【ハードウェア】オペランド部の値をそのままアドレスとして参照!「直接アドレス方式」|情報処理問題1000本ノック
CPUがプログラムを実行する際、命令のオペランド部から「目的のデータの存在するメモリ場所(有効アドレス)」を算出するアドレス指定(修飾)方式。最もシンプルで基本的な「直接アドレス方式」を攻略しましょう。
1. 【 問題 】:ハードウェア(CPUの構造・アドレス指定方式)
【 問題 】 機械語命令のアドレス指定(修飾)方式に関する記述です。命令のオペランド(アドレス)部に設定されている値が、そのまま対象データが格納されている主記憶のアドレス(有効アドレス)となっている方式は、次のうちどれか。

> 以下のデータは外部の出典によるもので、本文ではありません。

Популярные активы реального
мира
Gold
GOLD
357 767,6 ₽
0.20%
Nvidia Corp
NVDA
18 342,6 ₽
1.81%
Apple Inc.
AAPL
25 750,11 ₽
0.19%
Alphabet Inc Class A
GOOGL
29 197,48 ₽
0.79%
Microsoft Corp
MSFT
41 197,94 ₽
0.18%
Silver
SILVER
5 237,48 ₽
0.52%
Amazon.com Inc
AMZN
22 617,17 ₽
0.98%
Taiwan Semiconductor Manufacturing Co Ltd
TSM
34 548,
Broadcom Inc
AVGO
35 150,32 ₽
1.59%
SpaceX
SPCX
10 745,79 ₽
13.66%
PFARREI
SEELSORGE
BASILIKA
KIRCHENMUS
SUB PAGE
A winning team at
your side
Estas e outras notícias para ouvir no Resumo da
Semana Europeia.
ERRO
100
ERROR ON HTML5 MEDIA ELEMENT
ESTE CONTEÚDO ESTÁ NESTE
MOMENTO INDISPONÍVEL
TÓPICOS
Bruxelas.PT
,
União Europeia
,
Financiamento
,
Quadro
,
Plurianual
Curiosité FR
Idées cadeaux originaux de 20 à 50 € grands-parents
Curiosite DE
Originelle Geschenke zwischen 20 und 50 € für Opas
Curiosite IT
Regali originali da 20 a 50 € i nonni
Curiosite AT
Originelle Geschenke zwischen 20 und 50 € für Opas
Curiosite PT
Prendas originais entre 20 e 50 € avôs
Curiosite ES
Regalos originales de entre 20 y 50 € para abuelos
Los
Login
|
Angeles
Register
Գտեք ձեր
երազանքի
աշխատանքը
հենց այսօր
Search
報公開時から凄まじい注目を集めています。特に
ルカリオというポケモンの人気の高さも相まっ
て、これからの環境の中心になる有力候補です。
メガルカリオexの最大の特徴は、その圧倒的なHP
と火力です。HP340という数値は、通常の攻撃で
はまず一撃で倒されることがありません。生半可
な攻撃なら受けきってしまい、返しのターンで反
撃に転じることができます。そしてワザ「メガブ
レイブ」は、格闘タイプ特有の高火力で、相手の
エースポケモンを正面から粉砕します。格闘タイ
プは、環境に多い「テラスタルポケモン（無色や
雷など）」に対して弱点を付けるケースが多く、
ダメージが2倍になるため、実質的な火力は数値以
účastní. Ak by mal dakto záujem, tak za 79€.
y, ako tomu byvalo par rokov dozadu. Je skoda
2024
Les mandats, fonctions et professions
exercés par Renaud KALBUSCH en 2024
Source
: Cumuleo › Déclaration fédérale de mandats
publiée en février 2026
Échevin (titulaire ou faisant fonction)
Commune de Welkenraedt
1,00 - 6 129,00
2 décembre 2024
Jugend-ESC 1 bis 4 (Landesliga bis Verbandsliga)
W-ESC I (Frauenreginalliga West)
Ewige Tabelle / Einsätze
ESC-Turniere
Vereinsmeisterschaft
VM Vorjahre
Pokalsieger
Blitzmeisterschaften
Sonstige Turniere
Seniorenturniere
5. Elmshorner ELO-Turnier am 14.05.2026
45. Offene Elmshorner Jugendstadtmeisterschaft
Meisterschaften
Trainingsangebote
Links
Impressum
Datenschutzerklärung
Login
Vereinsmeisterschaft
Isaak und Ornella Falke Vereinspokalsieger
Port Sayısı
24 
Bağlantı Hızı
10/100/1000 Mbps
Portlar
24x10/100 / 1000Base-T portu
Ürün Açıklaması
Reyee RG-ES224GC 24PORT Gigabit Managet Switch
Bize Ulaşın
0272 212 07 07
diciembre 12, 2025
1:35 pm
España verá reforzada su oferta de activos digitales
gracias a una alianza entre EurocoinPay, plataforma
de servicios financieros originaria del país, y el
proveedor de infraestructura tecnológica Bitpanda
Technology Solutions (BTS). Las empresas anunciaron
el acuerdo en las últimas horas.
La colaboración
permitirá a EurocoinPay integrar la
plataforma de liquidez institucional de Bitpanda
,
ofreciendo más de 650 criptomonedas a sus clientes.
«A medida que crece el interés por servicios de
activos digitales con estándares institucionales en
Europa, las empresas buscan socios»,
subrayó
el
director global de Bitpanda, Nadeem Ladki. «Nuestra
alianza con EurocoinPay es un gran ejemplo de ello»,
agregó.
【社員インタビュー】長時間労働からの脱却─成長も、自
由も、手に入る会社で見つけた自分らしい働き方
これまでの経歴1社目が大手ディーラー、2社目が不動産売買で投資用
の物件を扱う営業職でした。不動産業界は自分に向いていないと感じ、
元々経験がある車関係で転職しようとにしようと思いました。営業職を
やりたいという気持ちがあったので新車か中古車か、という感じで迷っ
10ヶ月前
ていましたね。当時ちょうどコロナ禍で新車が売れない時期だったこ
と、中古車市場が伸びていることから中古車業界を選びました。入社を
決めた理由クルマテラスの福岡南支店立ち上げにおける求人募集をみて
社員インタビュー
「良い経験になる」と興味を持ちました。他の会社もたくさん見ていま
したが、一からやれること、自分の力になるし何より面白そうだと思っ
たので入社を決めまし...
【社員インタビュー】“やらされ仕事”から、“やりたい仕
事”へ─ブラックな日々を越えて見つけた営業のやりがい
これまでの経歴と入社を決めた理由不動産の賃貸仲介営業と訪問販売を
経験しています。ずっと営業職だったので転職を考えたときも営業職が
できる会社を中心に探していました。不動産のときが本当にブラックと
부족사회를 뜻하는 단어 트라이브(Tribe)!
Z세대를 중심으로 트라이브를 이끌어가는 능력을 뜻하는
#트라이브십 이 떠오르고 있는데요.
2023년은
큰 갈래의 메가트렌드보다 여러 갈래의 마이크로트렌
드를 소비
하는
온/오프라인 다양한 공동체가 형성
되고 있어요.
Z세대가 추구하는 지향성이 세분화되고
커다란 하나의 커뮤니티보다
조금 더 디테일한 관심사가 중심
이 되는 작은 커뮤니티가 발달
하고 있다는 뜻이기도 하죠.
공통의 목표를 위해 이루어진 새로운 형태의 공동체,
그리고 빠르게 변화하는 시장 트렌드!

(ア)直接アドレス方式(Direct Addressing Mode)
(イ)間接アドレス方式(Indirect Addressing Mode)
(ウ)自己相対アドレス方式(Relative Addressing Mode)
(エ)インデックス(指標)アドレス方式(Indexed Addressing Mode)
2. 正解:
正解:(ア)直接アドレス方式(Direct Addressing Mode)
3. 解説:「指定された数字の部屋へ行けば、そのままデータが入っている!」
直接アドレス方式(絶対アドレス方式)は、オペランド部に書かれた値をそのまま「対象データが置かれているメモリアドレス(有効アドレス)」として読み取る方式です。
余計な計算(レジスタ値の足し算など)や再度のメモリ読み出しを必要としないため、最も単純な構造をしています。
| 方式名 | 有効アドレスの決定方法 | 特徴・仕組み |
|---|---|---|
| (ア)直接アドレス方式 | 「オペランド部の値」そのもの | オペランドの値が指す番地に、目的のデータが存在する。 |
| (イ)間接アドレス方式 | 「オペランド部が指す番地」に書かれている値 | オペランドの番地を見に行くと「真のアドレス」が書いてある(2段階アクセス)。 |
| (ウ)自己相対アドレス方式 | オペランド部の値 + プログラムカウンタ(PC)の値 | プログラムの配置場所を選ばない「再配置可能(リロケータブル)」を実現。 |
| (エ)インデックス指定方式 | オペランド部の値 + インデックス(指標)レジスタの値 | 配列データなどの連続したメモリを順番に処理するのに適している。 |
1. 理解のコツ: 「ロッカーのキー番号」で例えてみましょう。
・直接アドレス方式:命令に「ロッカー番地:100」と書いてあり、100番のロッカーを開けると「目的の荷物(データ)」が入っている状態。
・間接アドレス方式:100番のロッカーを開けると「実は200番のロッカーに入れ直しましたというメモ(別のアドレス)」が入っている状態。
2. 試験対策の視点: 基本情報技術者や応用情報技術者試験の計算・概念問題で頻出テーマです。
問題文に「オペランド部の値をそのまま有効アドレスとする」「追加の計算やメモリ参照を行わない」といった文言があれば、迷わず直接アドレス方式を選択しましょう!
4. まとめ
「オペランド部の値をそのまま対象データの入ったメモリアドレスとして使用する方式」。これが直接アドレス方式です。間接アドレス方式や各種レジスタを使った相関指定との違いとあわせて確実にマスターしておきましょう!